There is temperature control.  In fact, I am going to be set up about 25' from the furnace.  There is a duct right there with a vent. 

As for a dehumidifier, we actually inherited on when we bought the house.  It is situated right next to the furnace and the hose runs right into the same floor drain as the furnace.  We have never used it as we have never had a need. 

I'm hoping the roof and gutter work will make this much more of a non-issue, but it just popped into my head, so I thought I would ask.


----------



## RJSakowski (May 31, 2021)

I love live in a 110 y.o. house with a limestone/sandstone foundation.  The stone as well as the mortar is porous so intrusion by water is a distinct possibility.  Over the course of time, we have put a new roof on the house, installed gutters, and graded around the foundation to direct water away,

I happen to have the advantage of gravity drainage and I put a gutter around the perimeter of the foundation's inside wall when we poured a new basement floor.  With heavy rains, I will still get some water intrusion but none in the rooms where my machines are.

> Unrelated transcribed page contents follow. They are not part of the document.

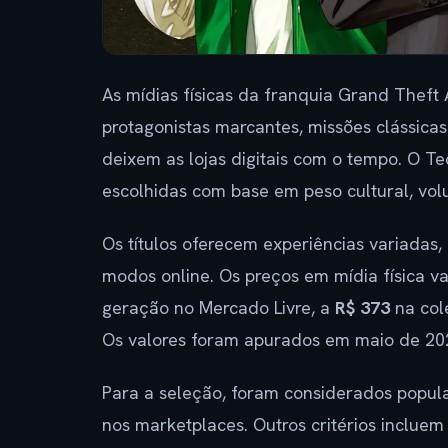
As mídias físicas da franquia Grand Theft
protagonistas marcantes, missões clássicas
deixem as lojas digitais com o tempo. O T
escolhidas com base em peso cultural, vo
Os títulos oferecem experiências variadas,
modos online. Os preços em mídia física 
geração no Mercado Livre, a
R$ 373
na cole
Os valores foram apurados em maio de 20
Para a seleção, foram considerados popula
nos marketplaces. Outros critérios incluem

I run a dehumidifier set a 50% RH essentially nonstop from mid May through October.  Along with the central air, I can keep the RH at less than 60%.  I do not have a problem with machines rusting.

Of the preventive measures, keeping water away from the foundation is perhaps the most important.  A dehumidifier is limited in the amount of water it can remove.  Mine pulls around 20 pints a day out of the air.  If more than that were seeping in, it would be a losing battle. 

One solution would be to excavate around the foundation and lay polyethylene sheet and cover with the excavated soil.

Edited


----------



## Aurelius (May 31, 2021)

Actually, we just got the hardscaping done aroudn the house last fall and made sure the concrete was graded away from the house.  It helped a lot.  The issue now is when we get a lot of rain it is coming in the areas where the current roof dumps too much for the soil to handle.  It's not really that bad.  When it rains really hard, we will get some water in that will go straight to the drain or, worst case, take about a day to completely dry up.
Like I said, I'm hoping the new roof/gutters will  mostly fix it, but it's good to know it can be managed otherwise.


----------



## MrWhoopee (Jun 1, 2021)

RJSakowski said:


> I love in a 110 y.o. house with a limestone/sandstone foundation.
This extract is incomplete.